**TASK BRIEF:** Pictures are to be left out. Return exactly the lines below from the one with "digital actualisé en temps réel via" up to and including the one with "la gano en la".

(Stored entries)
__________________________________________________

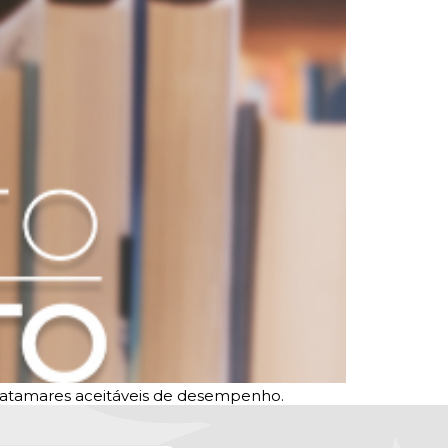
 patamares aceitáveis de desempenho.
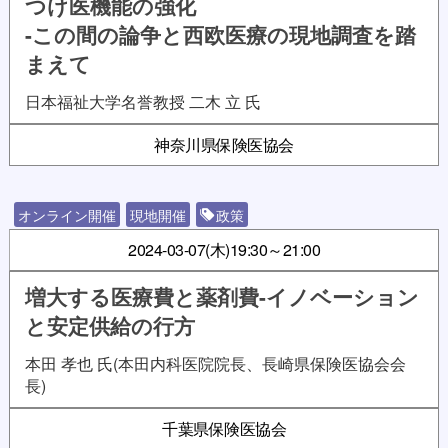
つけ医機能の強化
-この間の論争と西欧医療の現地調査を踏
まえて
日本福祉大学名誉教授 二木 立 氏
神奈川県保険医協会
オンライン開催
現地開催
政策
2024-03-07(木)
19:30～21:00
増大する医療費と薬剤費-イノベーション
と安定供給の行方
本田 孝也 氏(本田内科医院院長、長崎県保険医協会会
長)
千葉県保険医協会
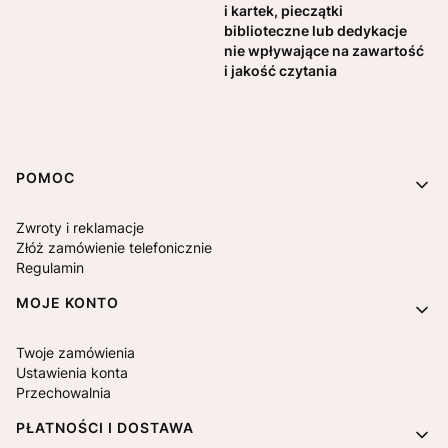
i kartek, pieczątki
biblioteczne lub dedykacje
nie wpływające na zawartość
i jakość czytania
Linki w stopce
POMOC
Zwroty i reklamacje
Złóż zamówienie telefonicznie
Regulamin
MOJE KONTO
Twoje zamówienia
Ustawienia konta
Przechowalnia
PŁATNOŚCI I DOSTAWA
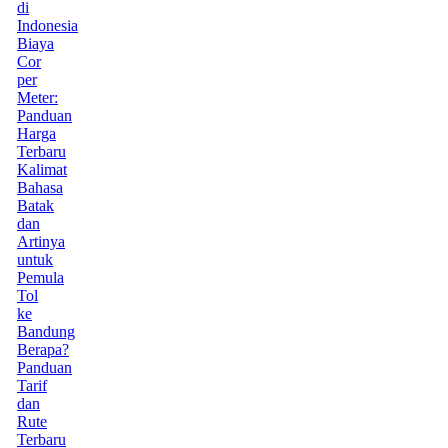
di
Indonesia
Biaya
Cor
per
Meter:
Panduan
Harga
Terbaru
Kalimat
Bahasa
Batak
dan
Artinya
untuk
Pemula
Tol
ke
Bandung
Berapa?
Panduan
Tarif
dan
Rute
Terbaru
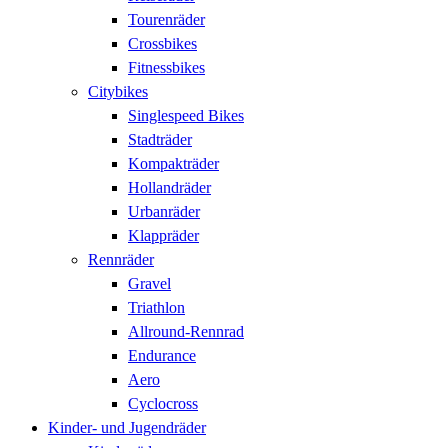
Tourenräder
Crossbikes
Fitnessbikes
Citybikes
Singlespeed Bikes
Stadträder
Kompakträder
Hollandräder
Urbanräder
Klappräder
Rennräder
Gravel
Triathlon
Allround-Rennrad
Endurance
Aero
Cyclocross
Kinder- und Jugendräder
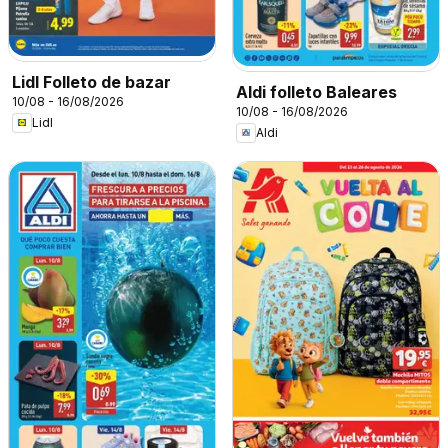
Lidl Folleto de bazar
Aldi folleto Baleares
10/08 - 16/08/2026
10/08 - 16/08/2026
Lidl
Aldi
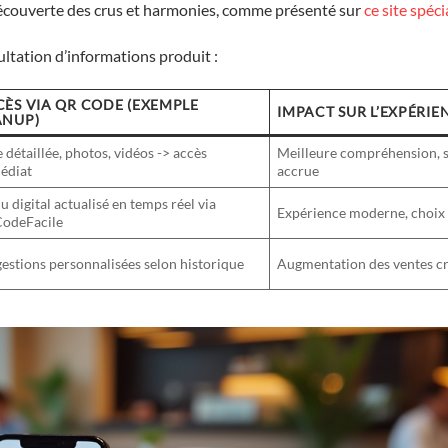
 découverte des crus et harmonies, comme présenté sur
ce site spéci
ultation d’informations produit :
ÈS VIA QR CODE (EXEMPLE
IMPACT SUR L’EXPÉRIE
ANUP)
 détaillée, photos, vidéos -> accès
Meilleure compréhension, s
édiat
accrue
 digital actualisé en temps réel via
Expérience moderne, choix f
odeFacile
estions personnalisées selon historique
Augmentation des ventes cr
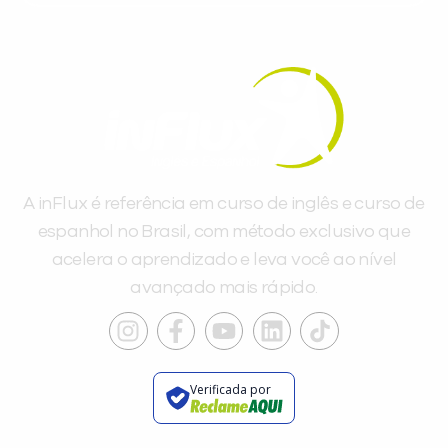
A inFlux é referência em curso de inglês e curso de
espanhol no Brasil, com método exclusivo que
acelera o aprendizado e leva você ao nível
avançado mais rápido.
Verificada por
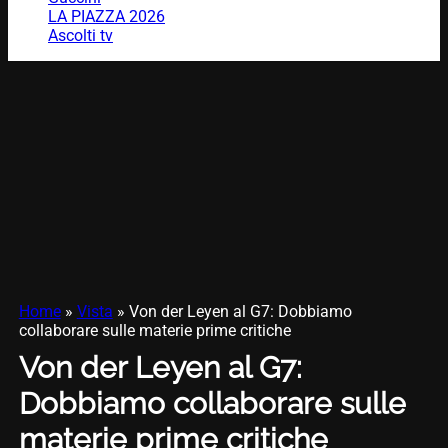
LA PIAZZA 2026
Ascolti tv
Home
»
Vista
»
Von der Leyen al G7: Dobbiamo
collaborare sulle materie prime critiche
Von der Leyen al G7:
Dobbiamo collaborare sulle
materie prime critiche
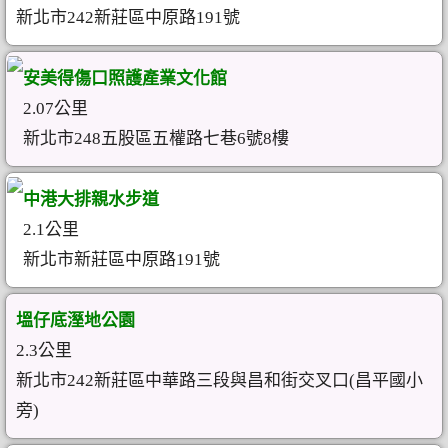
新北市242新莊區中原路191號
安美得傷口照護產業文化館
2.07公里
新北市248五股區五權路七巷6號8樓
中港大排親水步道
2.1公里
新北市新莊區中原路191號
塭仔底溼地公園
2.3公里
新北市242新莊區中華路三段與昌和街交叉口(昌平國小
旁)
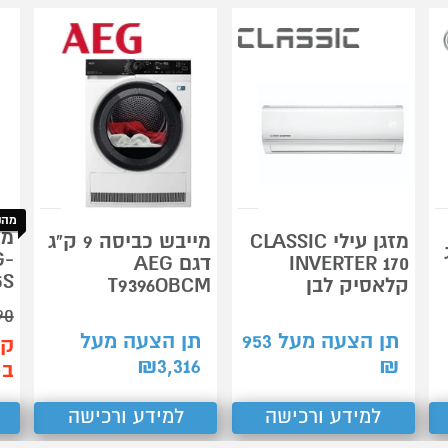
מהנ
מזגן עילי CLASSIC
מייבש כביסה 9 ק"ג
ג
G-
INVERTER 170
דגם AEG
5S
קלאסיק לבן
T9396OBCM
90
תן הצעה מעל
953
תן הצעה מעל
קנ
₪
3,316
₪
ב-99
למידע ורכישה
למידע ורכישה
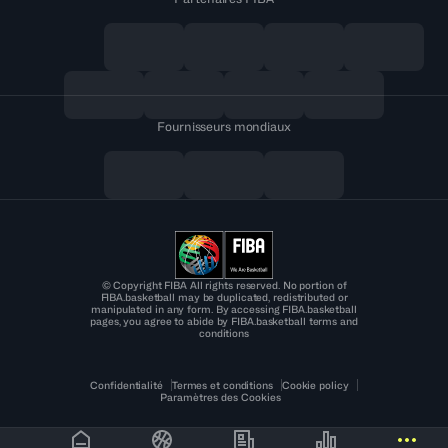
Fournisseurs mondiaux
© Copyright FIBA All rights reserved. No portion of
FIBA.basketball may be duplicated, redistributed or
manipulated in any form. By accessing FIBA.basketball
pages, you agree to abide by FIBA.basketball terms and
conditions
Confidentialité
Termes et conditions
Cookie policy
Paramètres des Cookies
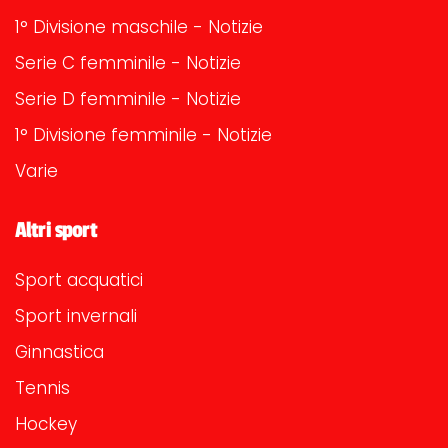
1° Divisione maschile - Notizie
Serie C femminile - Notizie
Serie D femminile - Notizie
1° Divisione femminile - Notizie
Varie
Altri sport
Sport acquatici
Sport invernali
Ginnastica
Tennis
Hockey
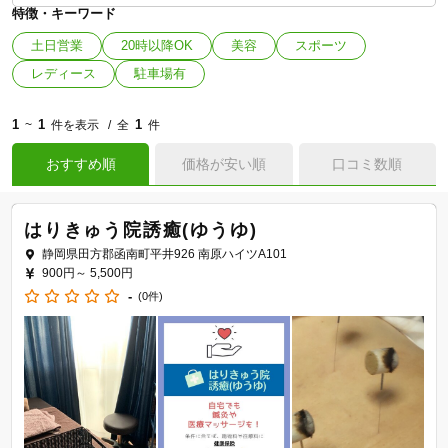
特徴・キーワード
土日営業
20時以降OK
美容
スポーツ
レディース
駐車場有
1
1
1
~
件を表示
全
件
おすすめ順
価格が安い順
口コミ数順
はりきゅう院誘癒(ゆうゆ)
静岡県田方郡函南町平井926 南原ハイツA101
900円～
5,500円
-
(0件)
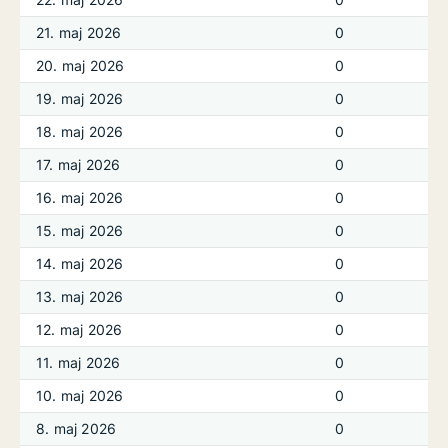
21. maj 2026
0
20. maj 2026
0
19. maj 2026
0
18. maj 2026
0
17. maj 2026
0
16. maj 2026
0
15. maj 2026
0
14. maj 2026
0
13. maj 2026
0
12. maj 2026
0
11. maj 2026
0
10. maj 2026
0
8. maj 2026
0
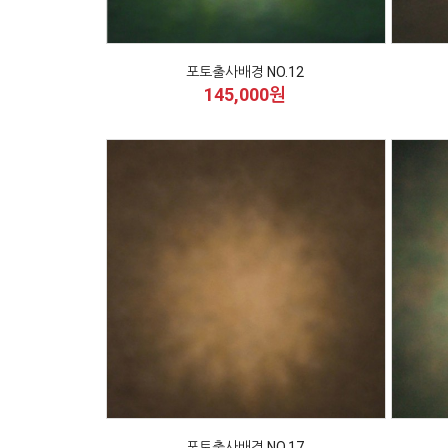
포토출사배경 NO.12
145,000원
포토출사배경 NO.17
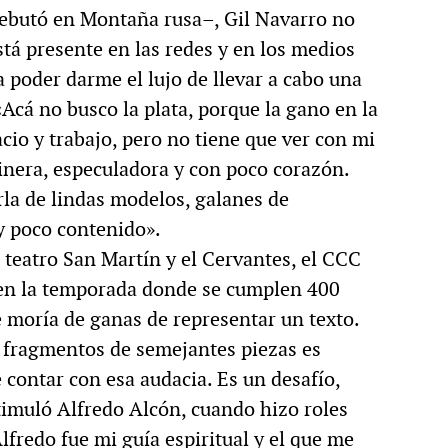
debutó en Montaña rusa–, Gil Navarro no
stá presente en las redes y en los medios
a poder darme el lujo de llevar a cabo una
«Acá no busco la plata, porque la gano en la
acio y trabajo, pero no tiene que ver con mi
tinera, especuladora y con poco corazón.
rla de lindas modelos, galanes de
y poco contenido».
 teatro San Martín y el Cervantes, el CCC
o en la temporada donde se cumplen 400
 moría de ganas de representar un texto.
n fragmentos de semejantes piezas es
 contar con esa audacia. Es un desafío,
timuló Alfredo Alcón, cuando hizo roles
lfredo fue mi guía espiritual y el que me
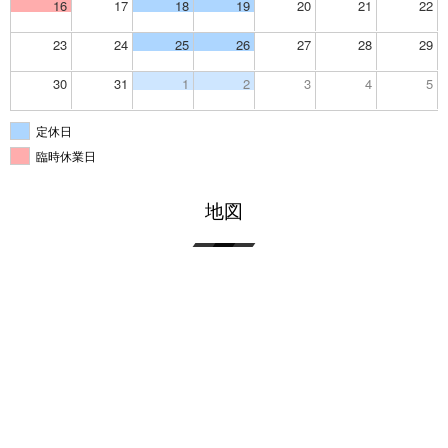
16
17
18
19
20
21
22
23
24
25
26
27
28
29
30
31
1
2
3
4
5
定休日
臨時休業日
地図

__________________________________________________

**RESPONSE BOX:**
 digital actualisé en temps réel via
Expérience moderne, choix f
odeFacile
estions personnalisées selon historique
Augmentation des ventes cr
A inFlux é referência em curso de inglês e curso de
espanhol no Brasil, com método exclusivo que
acelera o aprendizado e leva você ao nível
avançado mais rápido.
Verificada por
LA PIAZZA 2026
Ascolti tv
Home
»
Vista
»
Von der Leyen al G7: Dobbiamo
collaborare sulle materie prime critiche
Von der Leyen al G7:
Dobbiamo collaborare sulle
materie prime critiche
新北市242新莊區中原路191號
安美得傷口照護產業文化館
2.07公里
新北市248五股區五權路七巷6號8樓
中港大排親水步道
2.1公里
新北市新莊區中原路191號
塭仔底溼地公園
2.3公里
新北市242新莊區中華路三段與昌和街交叉口(昌平國小
旁)
מהנ
מזגן עילי CLASSIC
מייבש כביסה 9 ק"ג
ג
G-
INVERTER 170
דגם AEG
5S
קלאסיק לבן
T9396OBCM
90
תן הצעה מעל
953
תן הצעה מעל
קנ
₪
3,316
₪
ב-99
למידע ורכישה
למידע ורכישה
Fournisseurs mondiaux
© Copyright FIBA All rights reserved. No portion of
FIBA.basketball may be duplicated, redistributed or
manipulated in any form. By accessing FIBA.basketball
pages, you agree to abide by FIBA.basketball terms and
conditions
Confidentialité
Termes et conditions
Cookie policy
Paramètres des Cookies
1° Divisione maschile - Notizie
Serie C femminile - Notizie
Serie D femminile - Notizie
1° Divisione femminile - Notizie
Varie
Altri sport
Sport acquatici
Sport invernali
Ginnastica
Tennis
Hockey
特徴・キーワード
土日営業
20時以降OK
美容
スポーツ
レディース
駐車場有
1
1
1
~
件を表示
全
件
おすすめ順
価格が安い順
口コミ数順
はりきゅう院誘癒(ゆうゆ)
静岡県田方郡函南町平井926 南原ハイツA101
900円～
5,500円
-
(0件)
21. maj 2026
0
20. maj 2026
0
19. maj 2026
0
18. maj 2026
0
17. maj 2026
0
16. maj 2026
0
15. maj 2026
0
14. maj 2026
0
13. maj 2026
0
12. maj 2026
0
11. maj 2026
0
10. maj 2026
0
8. maj 2026
0
포토출사배경 NO.12
145,000원
포토출사배경 NO.17
debutó en Montaña rusa–, Gil Navarro no
stá presente en las redes y en los medios
a poder darme el lujo de llevar a cabo una
«Acá no busco la plata, porque la gano en la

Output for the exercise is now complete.